### Data
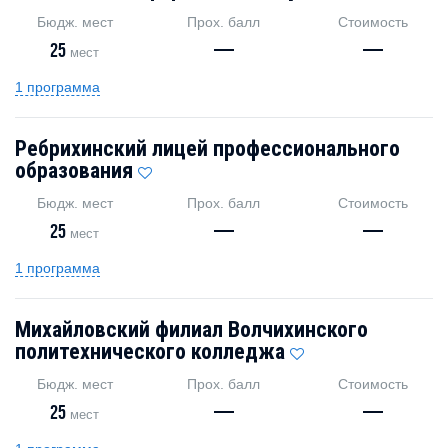
Бюдж. мест
Прох. балл
Стоимость
25
—
—
мест
1 программа
Ребрихинский лицей профессионального
образования
Бюдж. мест
Прох. балл
Стоимость
25
—
—
мест
1 программа
Михайловский филиал Волчихинского
политехнического колледжа
Бюдж. мест
Прох. балл
Стоимость
25
—
—
мест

### Exercise goal
If the data includes images, omit them, and set down everything else exactly as above.

### Solution for this problem
Бюдж. мест
Прох. балл
Стоимость
25
—
—
мест
1 программа
Ребрихинский лицей профессионального
образования
Бюдж. мест
Прох. балл
Стоимость
25
—
—
мест
1 программа
Михайловский филиал Волчихинского
политехнического колледжа
Бюдж. мест
Прох. балл
Стоимость
25
—
—
мест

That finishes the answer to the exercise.